SupportNinja stands by the phrase, ‘A better way to outsource‘ and they aim to show that through the care they put into every single account. Alongside 24/7 365 day support, each SupportNinja agent (aka ‘Ninja’) goes through a unique training system that transforms them into experts for any company they’re assisting. SupportNinja works on a dedicated agent model, so every agent is unique to one and only one account, fostering stronger teams. SupportNinja has also begun expanding outside of the Philippines, making way for global support options for your outsourcing, wherever it’s needed.

Four caveats of outsourcing customer service

Legal implications

Outsourced teams are unique and may not fit the traditional remote team mold you’re used to. While these agents, and the BPO partner, represent your organization, they are not directly employed by you. It is therefore important to consider security and legal precedent when selecting vendors. Customer data, confidential internal information, access controls, etc., all may be accessible to this team. You may have to adjust your customer contracts to allow assigning visibility to a third party or put in place new permissions in tools. 

In all cases, these are important considerations and need to have legal oversight early on in the process and constantly throughout the relationship with the BPO. This oversight includes both responsibility to monitor and accountability for damages if anything does go wrong.

Quality and customer satisfaction

Outsourced customer service has an unwarranted reputation for lower quality and reducing customer satisfaction, resulting in client churn.
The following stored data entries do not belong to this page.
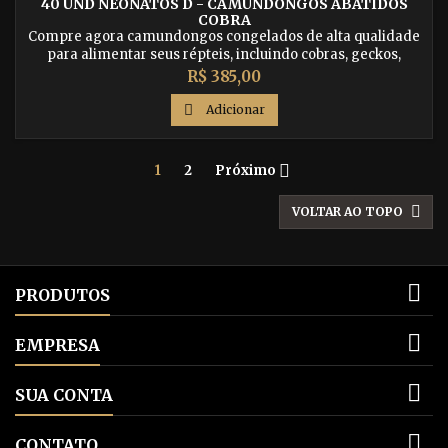
40 UND NEONATOS D - CAMUNDONGOS ABATIDOS
COBRA
Compre agora camundongos congelados de alta qualidade
para alimentar seus répteis, incluindo cobras, geckos,
tartarugas e muito mais. Tenha certeza de estar dando a
Preço
R$ 385,00
seus animais de estimação a melhor nutrição possível.

Adicionar

1
2
Próximo

VOLTAR AO TOPO

PRODUTOS

EMPRESA

SUA CONTA

CONTATO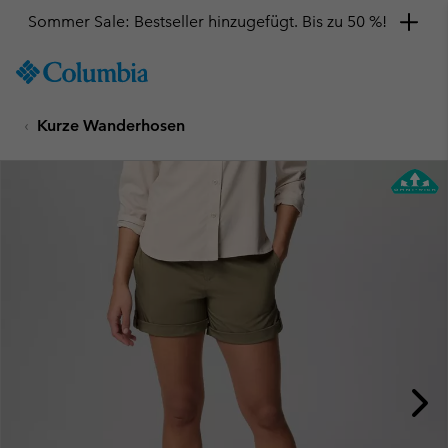
Sommer Sale: Bestseller hinzugefügt. Bis zu 50 %!
SKIP
Columbia
TO
Sportswear
CONTENT
Kurze Wanderhosen
SKIP
TO
MAIN
NAV
SKIP
TO
SEARCH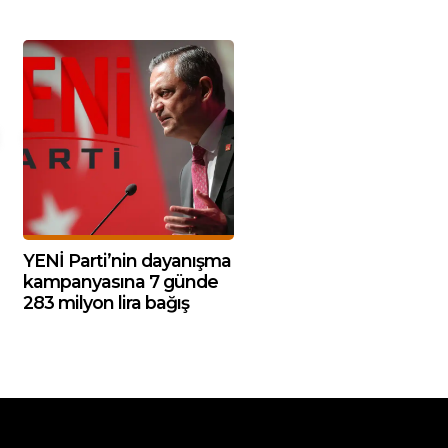
YENİ Parti’nin dayanışma
kampanyasına 7 günde
283 milyon lira bağış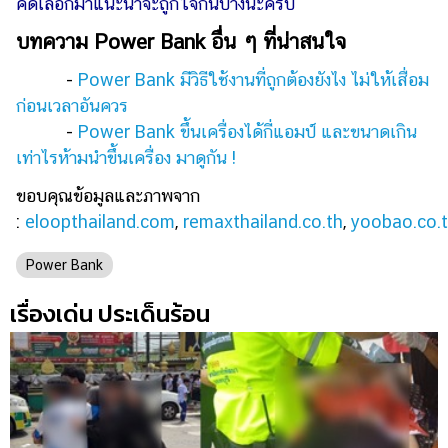
คัดเลือกมาแนะนำจะถูกใจกันบ้างนะครับ
บทความ Power Bank อื่น ๆ ที่น่าสนใจ
-
Power Bank มีวิธีใช้งานที่ถูกต้องยังไง ไม่ให้เสื่อม
ก่อนเวลาอันควร
-
Power Bank ขึ้นเครื่องได้กี่แอมป์ และขนาดเกิน
เท่าไรห้ามนำขึ้นเครื่อง มาดูกัน !
ขอบคุณข้อมูลและภาพจาก
:
eloopthailand.com
,
remaxthailand.co.th
,
yoobao.co.
Power Bank
เรื่องเด่น ประเด็นร้อน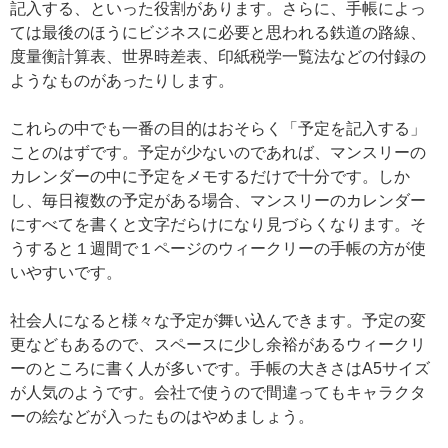
記入する、といった役割があります。さらに、手帳によっ
ては最後のほうにビジネスに必要と思われる鉄道の路線、
度量衡計算表、世界時差表、印紙税学一覧法などの付録の
ようなものがあったりします。
これらの中でも一番の目的はおそらく「予定を記入する」
ことのはずです。予定が少ないのであれば、マンスリーの
カレンダーの中に予定をメモするだけで十分です。しか
し、毎日複数の予定がある場合、マンスリーのカレンダー
にすべてを書くと文字だらけになり見づらくなります。そ
うすると１週間で１ページのウィークリーの手帳の方が使
いやすいです。
社会人になると様々な予定が舞い込んできます。予定の変
更などもあるので、スペースに少し余裕があるウィークリ
ーのところに書く人が多いです。手帳の大きさはA5サイズ
が人気のようです。会社で使うので間違ってもキャラクタ
ーの絵などが入ったものはやめましょう。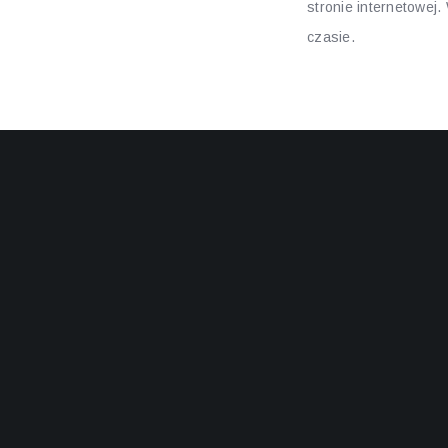
stronie internetowej
czasie.
Jakie pr
Nasz zespół wsparcia je
niektóre z nich:
Problemy z kontem: J
potrzebujesz pomocy
Kwestie techniczne: 
specjaliści są gotowi
Pytania dotyczące pł
płatnościami, nasz ze
W Ampm jesteśmy dumni z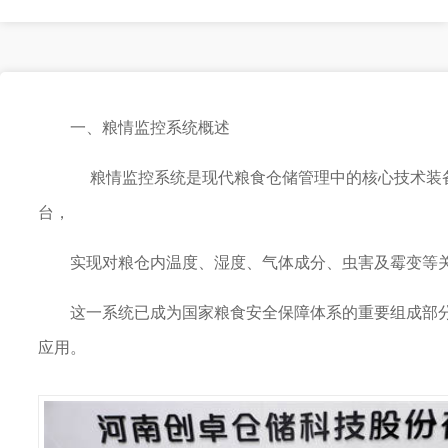
一、粮情监控系统概述
粮情监控系统是现代粮食仓储管理中的核心技术装备
台，
实现对粮仓内温度、湿度、气体成分、虫害及霉变等
这一系统已成为国家粮食安全保障体系的重要组成部
应用。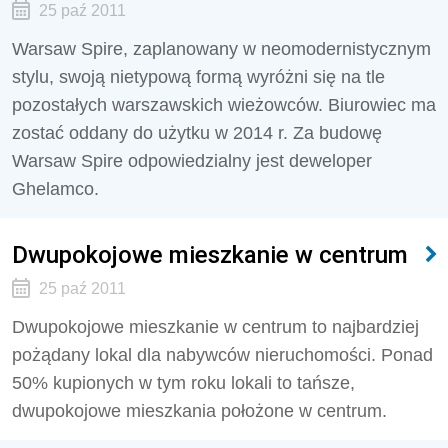
25 paź 2011
Warsaw Spire, zaplanowany w neomodernistycznym
stylu, swoją nietypową formą wyróżni się na tle
pozostałych warszawskich wieżowców. Biurowiec ma
zostać oddany do użytku w 2014 r. Za budowę
Warsaw Spire odpowiedzialny jest deweloper
Ghelamco.
Dwupokojowe mieszkanie w centrum
25 paź 2011
Dwupokojowe mieszkanie w centrum to najbardziej
pożądany lokal dla nabywców nieruchomości. Ponad
50% kupionych w tym roku lokali to tańsze,
dwupokojowe mieszkania położone w centrum.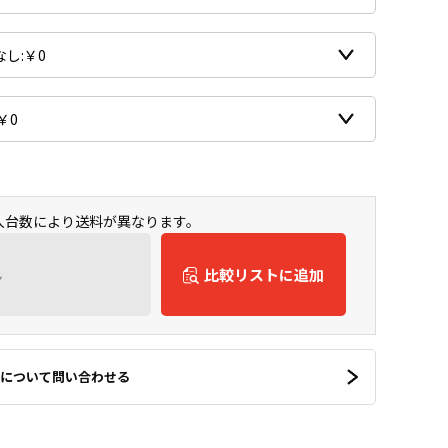
購入台数により送料が異なります。
ん
比較リストに追加
について問い合わせる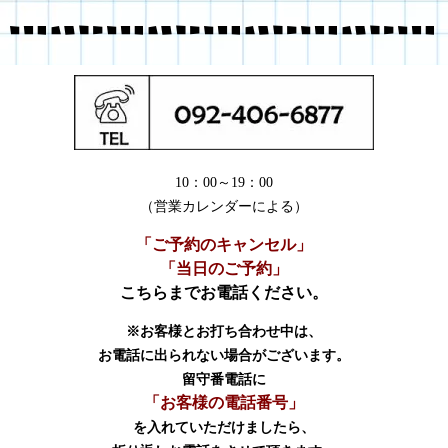
10：00～19：00
（営業カレンダーによる）
「ご予約のキャンセル」
「当日のご予約」
こちらまでお電話ください。
※お客様とお打ち合わせ中は、
お電話に出られない場合がございます。
留守番電話に
「お客様の電話番号」
を入れていただけましたら、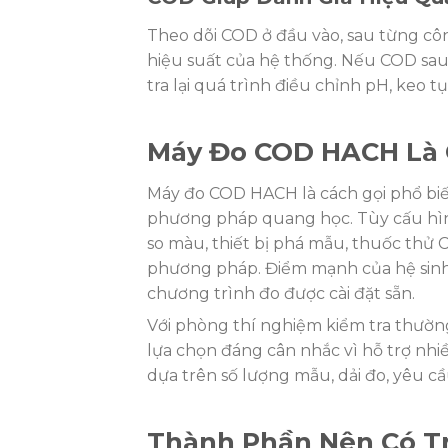
Theo dõi COD ở đầu vào, sau từng côn
hiệu suất của hệ thống. Nếu COD sau
tra lại quá trình điều chỉnh pH, keo tụ
Máy Đo COD HACH Là 
Máy đo COD HACH là cách gọi phổ biế
phương pháp quang học. Tùy cấu hìn
so màu, thiết bị phá mẫu, thuốc thử C
phương pháp. Điểm mạnh của hệ sinh 
chương trình đo được cài đặt sẵn.
Với phòng thí nghiệm kiểm tra thườ
lựa chọn đáng cân nhắc vì hỗ trợ nhi
dựa trên số lượng mẫu, dải đo, yêu cầ
Thành Phần Nên Có T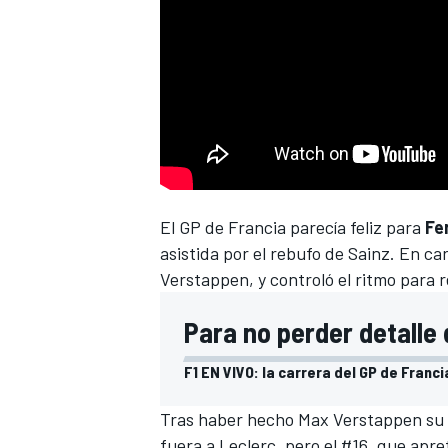
NASCAR CUP
El GP de Francia parecía feliz para
Fe
asistida por el rebufo de Sainz. En ca
Verstappen, y controló el ritmo para re
Para no perder detalle 
F1 EN VIVO: la carrera del GP de Franc
Tras haber hecho
Max Verstappen
su 
fuera a Leclerc, pero el #16, que ap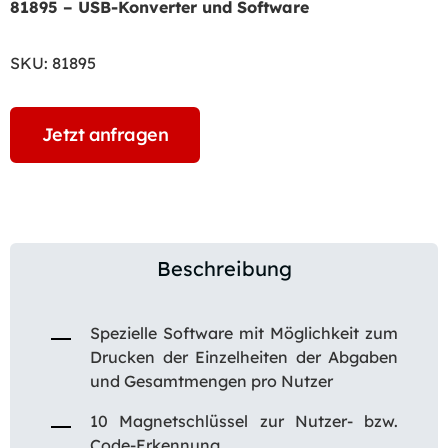
81895 – USB-Konverter und Software
SKU:
81895
Jetzt anfragen
Beschreibung
Spezielle Software mit Möglichkeit zum
Drucken der Einzelheiten der Abgaben
und Gesamtmengen pro Nutzer
10 Magnetschlüssel zur Nutzer- bzw.
Code-Erkennung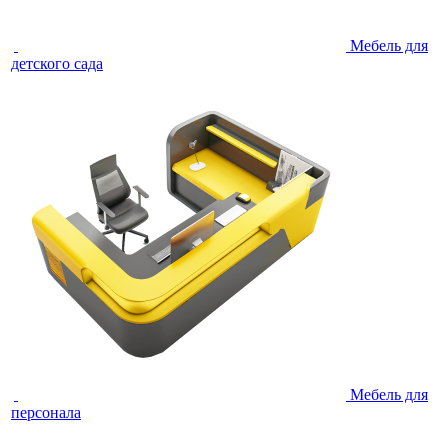
Мебель для
детского сада
Мебель для
персонала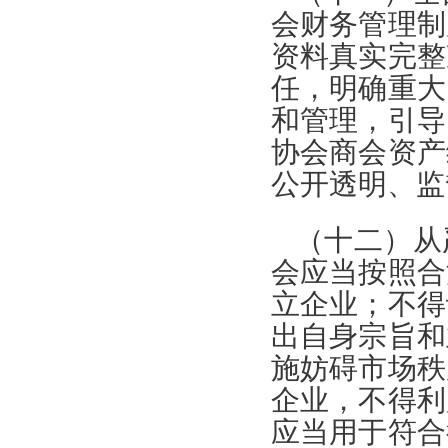
会财务管理制
资料真实完整
任，明确重大
和管理，引导
协会商会资产
公开透明、监
（十二）从
会应当按照合
立企业；不得
出自身宗旨和
施妨碍市场秩
企业，不得利
应当用于符合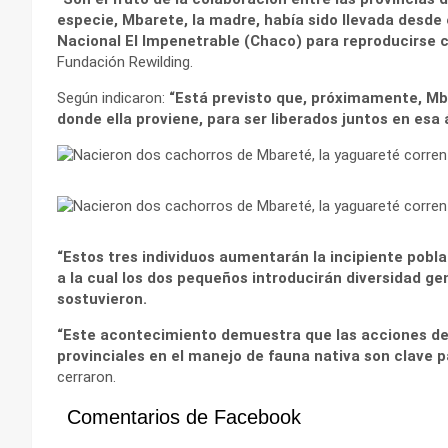
especie, Mbarete, la madre, había sido llevada desde 
Nacional El Impenetrable (Chaco) para reproducirse 
Fundación Rewilding.
Según indicaron:
“Está previsto que, próximamente, Mba
donde ella proviene, para ser liberados juntos en esa 
“Estos tres individuos aumentarán la incipiente pobla
a la cual los dos pequeños introducirán diversidad g
sostuvieron.
“Este acontecimiento demuestra que las acciones de
provinciales en el manejo de fauna nativa son clave
cerraron.
Comentarios de Facebook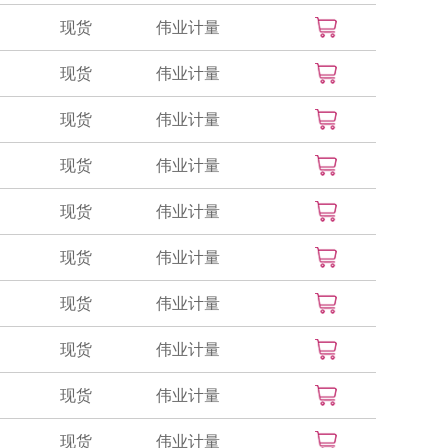
现货
伟业计量
现货
伟业计量
现货
伟业计量
现货
伟业计量
现货
伟业计量
现货
伟业计量
现货
伟业计量
现货
伟业计量
现货
伟业计量
现货
伟业计量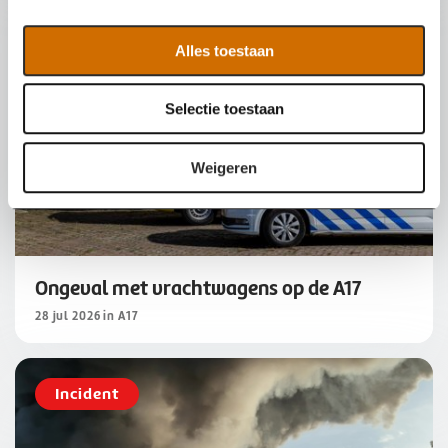
e
l
Alles toestaan
e
c
Selectie toestaan
t
i
e
Weigeren
Ongeval met vrachtwagens op de A17
28 jul 2026 in A17
Incident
There are always risks, but this is an easily navigatable problem and something you should work on, both in your RFP process and vendor partnerships. 

Establish clear expectations about who will measure these metrics and what corrective measures you expect. With potentially less control on hiring, discipline, quality monitoring, training, etc., you will want to ensure there is complete alignment on quality standards and the penalties if they are not consistently met.

Agent model

Some BPOs allow their agents to work on behalf of multiple clients. Aside from the potential knowledge implications of this, you need to know if you are using a dedicated model or not. This is also true at the leadership level. Your outsourced leadership team may have multiple clients’ teams reporting to them. It’s important to nurture these relationships and understand constraints to time and attention. If you want to avoid issues altogether, ensure that having dedicated agents is one of your requirements.

Onboarding the vendor

When you hire internally, support or an in-house team usually spends days or weeks onboarding the new agents on topics like company culture and history, products and services, tools, and best practices. When you decide to outsource customer service, a significant consideration is how to achieve the same results with an external team that may not overlap time. 

This takes time, effort, and potentially budget to solve. Most BPOs will offer training services for the teams they build for you. This might mean delivering training materials to the vendor or introducing an entirely new industry or competitive landscape to them. Depending on the industry, this could be complex and needs careful consideration to be successful.

Do you want to outsource your customer service?

There are many reasons why a business would choose to outsource customer service. Doing so is quicker than taking this task on yourself and usually more flexible and cheaper. But it is also a fundamental model change for your support organization. To succeed, you must form a cross-functional team of experts, fully understand your requirements and policy changes, and dedicate time to finding the right partner fit for your business. With careful planning, the right customer support tools, open and transparent negotiations, and strong attention to the known caveats, you can be successful with outsourced customer service.